INFORMATION: Begin

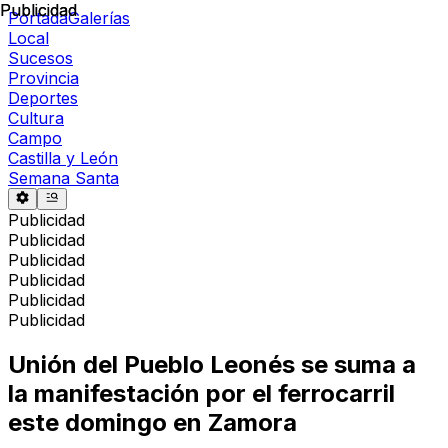
Publicidad
Publicidad
Portada
Galerías
Local
Sucesos
Provincia
Deportes
Cultura
Campo
Castilla y León
Semana Santa
Publicidad
Publicidad
Publicidad
Publicidad
Publicidad
Publicidad
Unión del Pueblo Leonés se suma a
la manifestación por el ferrocarril
este domingo en Zamora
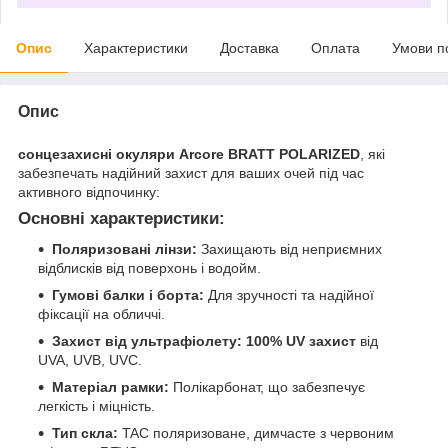
Опис
Характеристики
Доставка
Оплата
Умови п
Опис
сонцезахисні окуляри Arcore BRATT POLARIZED
, які
забезпечать надійний захист для ваших очей під час
активного відпочинку:
Основні характеристики:
Поляризовані лінзи:
Захищають від неприємних
відблисків від поверхонь і водойм.
Гумові балки і борта:
Для зручності та надійної
фіксації на обличчі.
Захист від ультрафіолету:
100% UV захист
від
UVA, UVB, UVC.
Матеріал рамки:
Полікарбонат, що забезпечує
легкість і міцність.
Тип скла:
TAC поляризоване, димчасте з червоним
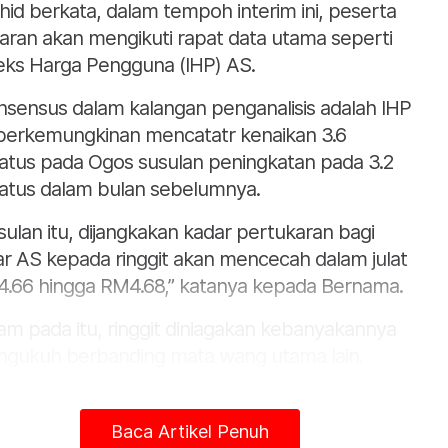
hid berkata, dalam tempoh interim ini, peserta
aran akan mengikuti rapat data utama seperti
eks Harga Pengguna (IHP) AS.
nsensus dalam kalangan penganalisis adalah IHP
 berkemungkinan mencatatr kenaikan 3.6
atus pada Ogos susulan peningkatan pada 3.2
atus dalam bulan sebelumnya.
sulan itu, dijangkakan kadar pertukaran bagi
ar AS kepada ringgit akan mencecah dalam julat
.66 hingga RM4.68,” katanya kepada Bernama.
am pada itu, ringgit diniagakan kebanyakannya
gukuh berbanding mata wang utama lain.
Baca Artikel Penuh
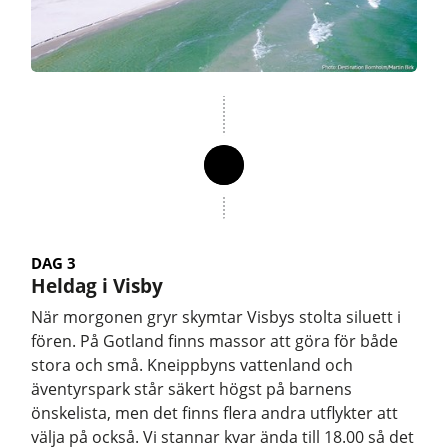
DAG 3
Heldag i Visby
När morgonen gryr skymtar Visbys stolta siluett i
fören. På Gotland finns massor att göra för både
stora och små. Kneippbyns vattenland och
äventyrspark står säkert högst på barnens
önskelista, men det finns flera andra utflykter att
välja på också. Vi stannar kvar ända till 18.00 så det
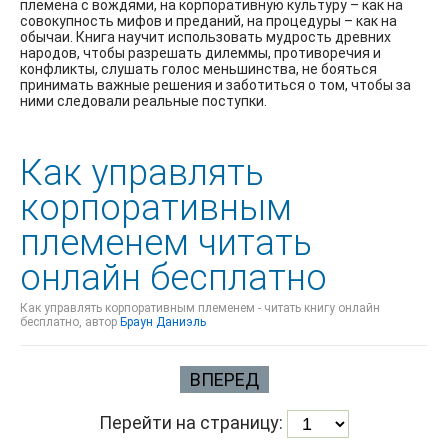
племена с вождями, на корпоративную культуру – как на
совокупность мифов и преданий, на процедуры – как на
обычаи. Книга научит использовать мудрость древних
народов, чтобы разрешать дилеммы, противоречия и
конфликты, слушать голос меньшинства, не бояться
принимать важные решения и заботиться о том, чтобы за
ними следовали реальные поступки.
Как управлять
корпоративным
племенем читать
онлайн бесплатно
Как управлять корпоративным племенем - читать книгу онлайн
бесплатно, автор
Браун Даниэль
ВПЕРЕД
Перейти на страницу:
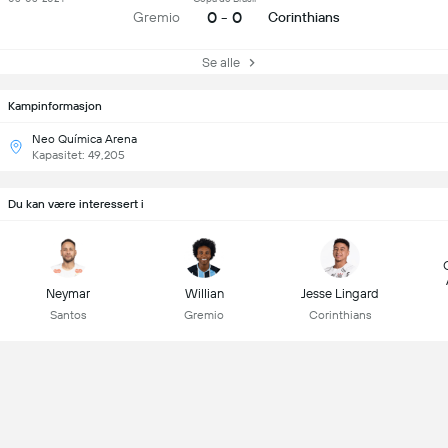
0 - 0
Gremio
Corinthians
Se alle
Kampinformasjon
Neo Química Arena
Kapasitet: 49,205
Du kan være interessert i
Neymar
Willian
Jesse Lingard
Santos
Gremio
Corinthians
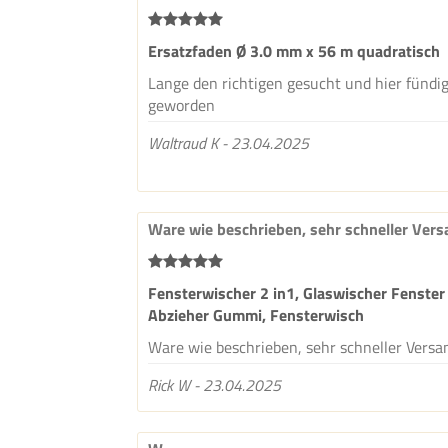
Ersatzfaden Ø 3.0 mm x 56 m quadratisch
Lange den richtigen gesucht und hier fündi
geworden
Waltraud K - 23.04.2025
Ware wie beschrieben, sehr schneller Ver
Fensterwischer 2 in1, Glaswischer Fenster
Abzieher Gummi, Fensterwisch
Ware wie beschrieben, sehr schneller Versa
Rick W - 23.04.2025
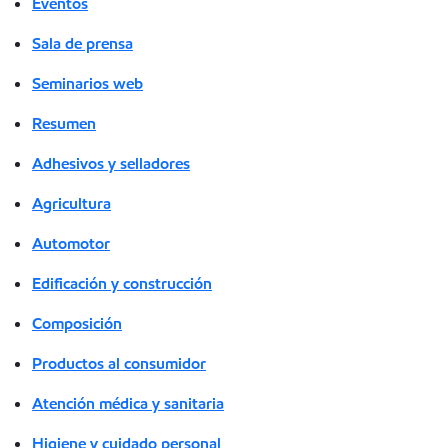
Eventos
Sala de prensa
Seminarios web
Resumen
Adhesivos y selladores
Agricultura
Automotor
Edificación y construcción
Composición
Productos al consumidor
Atención médica y sanitaria
Higiene y cuidado personal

INFORMATION: End

WHAT THE TASK REQUIRES
Produce the entries above once more, exactly as given, with each picture left out.

RESULT
Publicidad
Publicidad
Portada
Galerías
Local
Sucesos
Provincia
Deportes
Cultura
Campo
Castilla y León
Semana Santa
Publicidad
Publicidad
Publicidad
Publicidad
Publicidad
Publicidad
Unión del Pueblo Leonés se suma a
la manifestación por el ferrocarril
este domingo en Zamora
Опис
Характеристики
Доставка
Оплата
Умови п
Опис
сонцезахисні окуляри Arcore BRATT POLARIZED
, які
забезпечать надійний захист для ваших очей під час
активного відпочинку:
Основні характеристики:
Поляризовані лінзи:
Захищають від неприємних
відблисків від поверхонь і водойм.
Гумові балки і борта:
Для зручності та надійної
фіксації на обличчі.
Захист від ультрафіолету:
100% UV захист
від
UVA, UVB, UVC.
Матеріал рамки:
Полікарбонат, що забезпечує
легкість і міцність.
Тип скла:
TAC поляризоване, димчасте з червоним
hid berkata, dalam tempoh interim ini, peserta
aran akan mengikuti rapat data utama seperti
eks Harga Pengguna (IHP) AS.
nsensus dalam kalangan penganalisis adalah IHP
 berkemungkinan mencatatr kenaikan 3.6
atus pada Ogos susulan peningkatan pada 3.2
atus dalam bulan sebelumnya.
sulan itu, dijangkakan kadar pertukaran bagi
ar AS kepada ringgit akan mencecah dalam julat
.66 hingga RM4.68,” katanya kepada Bernama.
am pada itu, ringgit diniagakan kebanyakannya
gukuh berbanding mata wang utama lain.
Baca Artikel Penuh
DAG 3
Heldag i Visby
När morgonen gryr skymtar Visbys stolta siluett i
fören. På Gotland finns massor att göra för både
stora och små. Kneippbyns vattenland och
äventyrspark står säkert högst på barnens
önskelista, men det finns flera andra utflykter att
välja på också. Vi stannar kvar ända till 18.00 så det
племена с вождями, на корпоративную культуру – как на
совокупность мифов и преданий, на процедуры – как на
обычаи. Книга научит использовать мудрость древних
народов, чтобы разрешать дилеммы, противоречия и
конфликты, слушать голос меньшинства, не бояться
принимать важные решения и заботиться о том, чтобы за
ними следовали реальные поступки.
Как управлять
корпоративным
племенем читать
онлайн бесплатно
Как управлять корпоративным племенем - читать книгу онлайн
бесплатно, автор
Браун Даниэль
ВПЕРЕД
Перейти на страницу:
0 - 0
Gremio
Corinthians
Se alle
Kampinformasjon
Neo Química Arena
Kapasitet: 49,205
Du kan være interessert i
Neymar
Willian
Jesse Lingard
Santos
Gremio
Corinthians
Ersatzfaden Ø 3.0 mm x 56 m quadratisch
Lange den richtigen gesucht und hier fündi
geworden
Waltraud K - 23.04.2025
Ware wie beschrieben, sehr schneller Ver
Fensterwischer 2 in1, Glaswischer Fenster
Abzieher Gummi, Fensterwisch
Ware wie beschrieben, sehr schneller Versa
Rick W - 23.04.2025
Eventos
Sala de prensa
Seminarios web
Resumen
Adhesivos y selladores
Agricultura
Automotor
Edificación y construcción
Composición
Productos al consumidor
Atención médica y sanitaria
Higiene y cuidado personal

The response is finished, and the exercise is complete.